Published in: Helsingin Sanomat, 28th of August, 2004

- ROBBEN ISLAND SILENCES THE VISITOR

- THE CRUEL PRISON ISLAND REVEALS THE METHODS OF SUBMISSION

- Maximum security prison says the sign and leads a way to the gray building in a prison island in front of the Cape Town in South-Africa. The burning sun turns into a coolness when you step into the room, covered with concrete plates. The guide, a former prisoner starts when people finally are quiet: Here in Robben Island we didn't have a name, only a number. Here in the F-block, which has about hundred square meters of space, some 100 to 150 prison spent their time, lying next to each others in the double beds. 

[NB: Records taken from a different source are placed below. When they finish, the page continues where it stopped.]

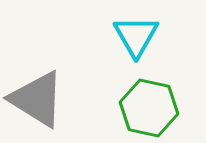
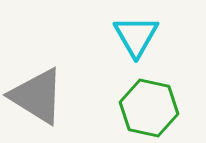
gray triangle: moved 3 px up
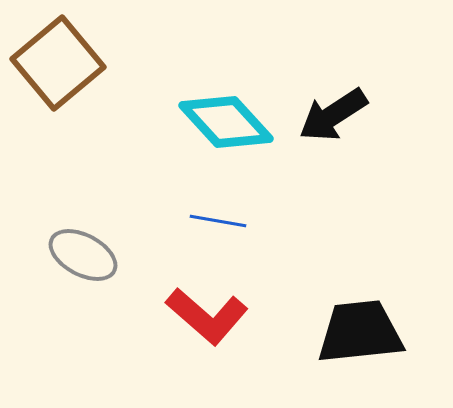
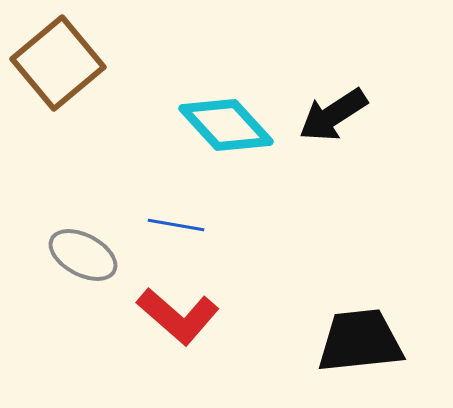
cyan diamond: moved 3 px down
blue line: moved 42 px left, 4 px down
red L-shape: moved 29 px left
black trapezoid: moved 9 px down
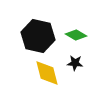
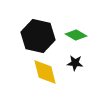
yellow diamond: moved 2 px left, 1 px up
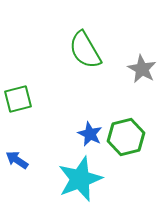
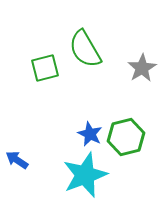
green semicircle: moved 1 px up
gray star: moved 1 px up; rotated 12 degrees clockwise
green square: moved 27 px right, 31 px up
cyan star: moved 5 px right, 4 px up
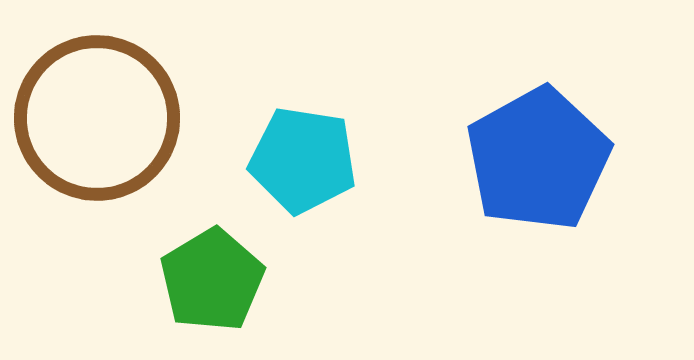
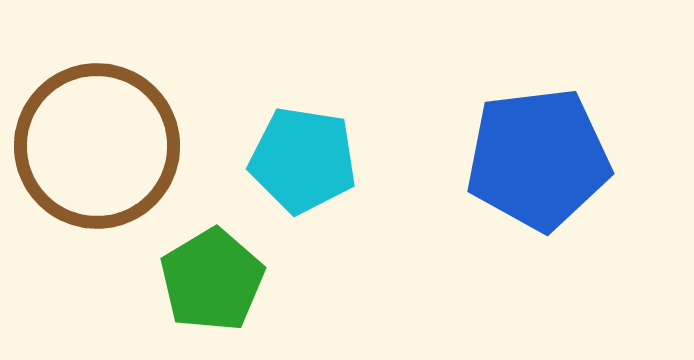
brown circle: moved 28 px down
blue pentagon: rotated 22 degrees clockwise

- Our guide was arrested in 1984 for plotting against the government, which meant the white people. The man who was eighteen at the time, was sentenced in 1985 for fifteen years in the prison. He served five years of his sentence in Robben Island, until he was exempted but not liberated. The liberation comes when you can forgive says the guide and let's us understand that he has forgiven the sentence which had no foundation and all of the things that happened during the fifteen years. However bitterness does try to surface, when he tells us that he spent all the years in the jail, when he could have studied. The prison island held a normal criminals and the people jailed due to a political reasons, people who were against the apartheid, mostly a members from the ANC. Robben Island was the prison in the South-African prison system, where the iron fist and brutality were at the most worst that one could find. There wasn't even a one black prison guard and no white prisoners wrote the ex-president Nelson Mandela in his memoirs. He spent from his 27 years in prison, eighteen in Robben Island. 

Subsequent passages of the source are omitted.